Par René DOKOU, le 24 Octobre 2025
(IMPARTIAL ACTU)- Hier encore, se soigner au Togo relevait du parcours du combattant. Les infrastructures insuffisantes, le manque de personnel qualifié et l’inégalité d’accès aux soins faisaient du droit à la santé un privilège pour certains. Mais depuis quelques années, la donne change. Grâce à une volonté politique affirmée et à une planification rigoureuse, le pays se dote peu à peu d’un système de santé plus solide, plus inclusif et plus résilient.
Au cœur de cette mutation se trouve le Plan national de développement sanitaire (PNDS), un outil stratégique mis en œuvre par le gouvernement pour transformer en profondeur le secteur. Ce plan, d’un coût total de 1 065,666 milliards de francs CFA sur plusieurs années, vise à améliorer la qualité des soins, renforcer les infrastructures et garantir une couverture équitable à l’ensemble de la population.
Un plan structuré et ambitieux
Doté d’un budget annuel de 213,133 milliards de francs CFA, le PNDS s’articule autour de plusieurs priorités : renforcer les capacités du personnel médical, améliorer la gouvernance sanitaire et assurer la prise en charge de groupes vulnérables – mères, enfants, adolescents et personnes âgées. Il ambitionne également de doter le pays d’un système capable de répondre efficacement aux urgences de santé publique, notamment aux épidémies, tout en réduisant les inégalités territoriales.
Le plan ne se limite pas à la construction d’infrastructures ; il agit aussi sur les déterminants sociaux et environnementaux de la santé. Objectif : bâtir un système de santé résilient, durable et à la portée de tous.
Des résultats tangibles
Les effets des réformes commencent déjà à se faire sentir. Selon les chiffres officiels, le taux d’accessibilité aux soins est passé de 71 % en 2020 à 90,7 % en 2023. Une progression significative, soutenue par plusieurs programmes phares, dont le programme Wezou, qui offre une prise en charge gratuite ou subventionnée aux femmes enceintes et aux nouveau-nés.
Entre 2021 et 2024, plus de 600 000 bénéficiaires ont été recensés, totalisant 3,2 millions de prestations dans le cadre de ces initiatives. La santé maternelle et infantile, longtemps négligée, devient ainsi un pilier central des politiques publiques.
Des infrastructures modernisées
Pour soutenir cette dynamique, le gouvernement a engagé 40 milliards de francs CFA dans la construction et la réhabilitation des infrastructures sanitaires. 86 nouveaux bâtiments ont été érigés et 60 autres rénovés à travers le pays. À cela s’ajoute la construction de six hôpitaux mère-enfant, dont trois déjà opérationnels.

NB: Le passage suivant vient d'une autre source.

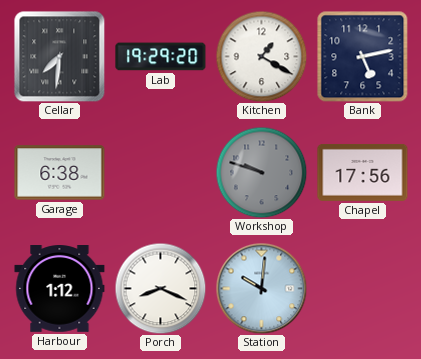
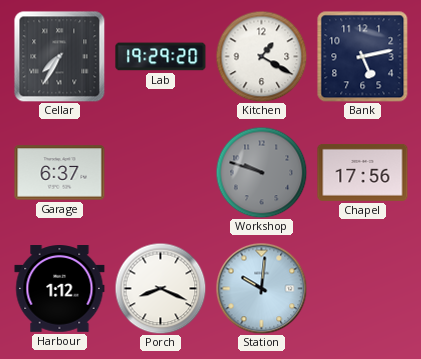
Cellar: 7:31 -> 7:35
Garage: 6:38 -> 6:37
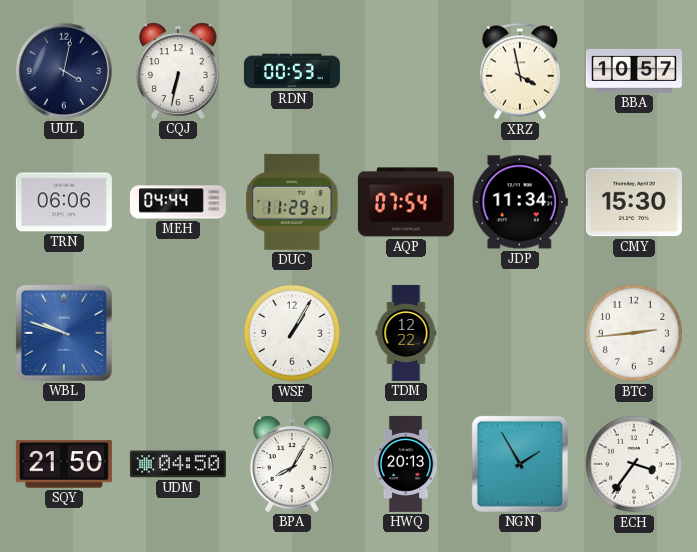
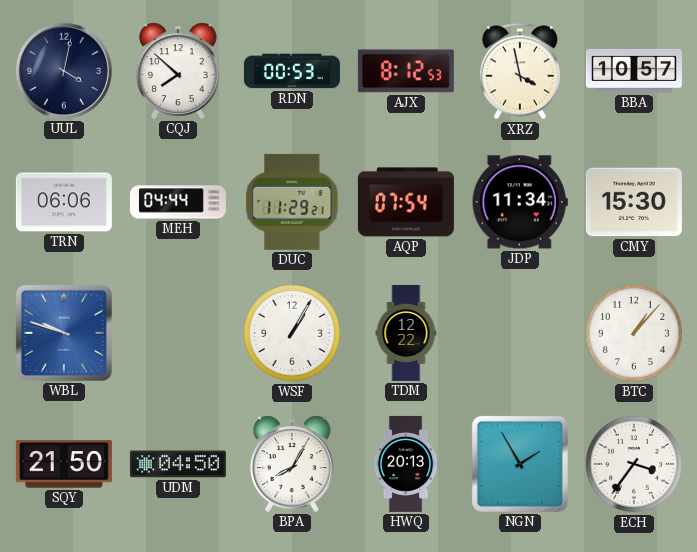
CQJ: 6:32 -> 7:52
AJX: none -> 8:12
BTC: 2:44 -> 1:07
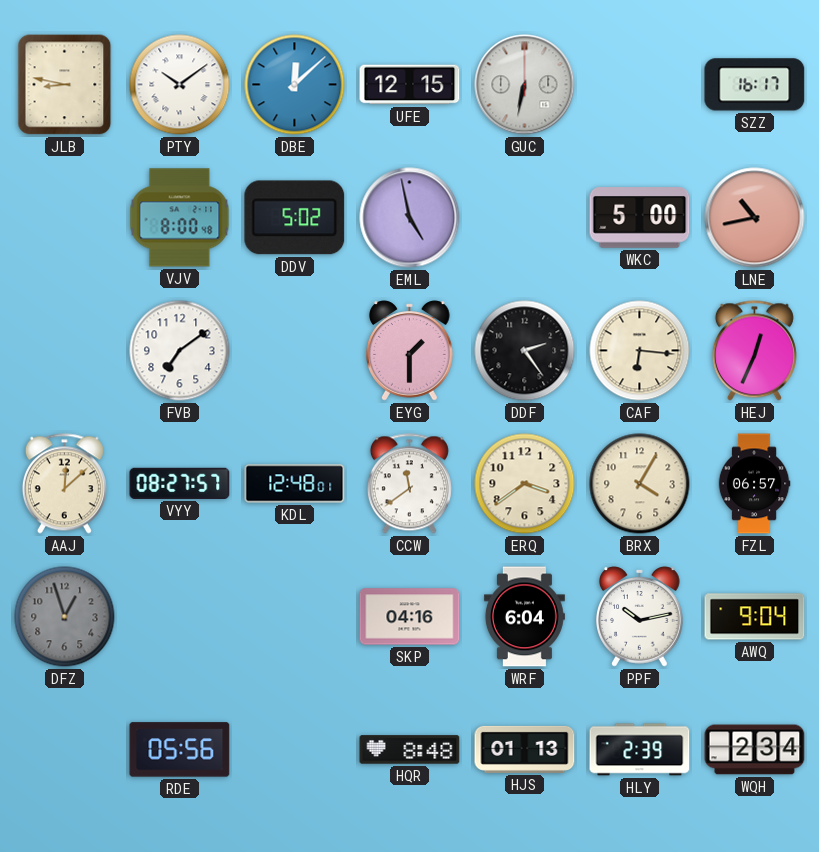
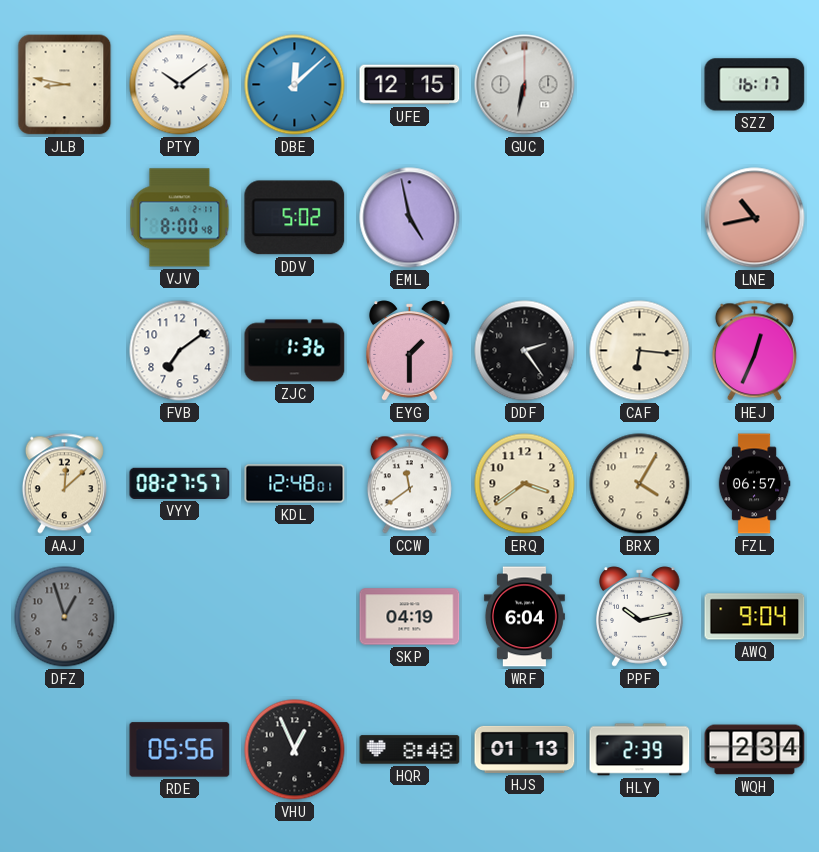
WKC: 5:00 -> none
ZJC: none -> 1:36
SKP: 04:16 -> 04:19
VHU: none -> 12:56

L’un des symboles forts de cette modernisation est sans conteste l’hôpital Dogta-Lafiè, inauguré à Agoè-Nyivé en 2023. Premier hôpital de référence du pays, il offre 160 lits, un plateau technique de pointe et a accueilli près de 80 000 patients dès sa première année d’ouverture. Ce centre incarne la nouvelle vision d’un système de santé togolais tourné vers la qualité et l’efficacité.
Des défis encore présents
Cependant, tout n’est pas gagné. Les zones rurales restent en retrait, avec des infrastructures parfois vétustes et un manque de personnel médical qualifié. Le PNDS entend combler ces écarts d’ici 2027, en investissant davantage dans l’équipement des centres périphériques et la formation du personnel.
Le défi est aussi financier : maintenir le rythme des investissements dans un contexte économique mondial incertain. Mais pour les autorités, l’enjeu en vaut la peine.
Un avenir plus serein pour la santé togolaise
En misant sur la planification, la modernisation et la proximité, le Togo trace la voie vers un système de santé plus juste et plus performant. Les progrès sont déjà visibles, et si la trajectoire se maintient, le pays pourrait bientôt offrir à chaque citoyen, où qu’il vive, la garantie d’un accès équitable à des soins de qualité.
Là où hier régnaient le doute et les difficultés, se dessine aujourd’hui une promesse : celle d’un Togo en meilleure santé, confiant en son avenir.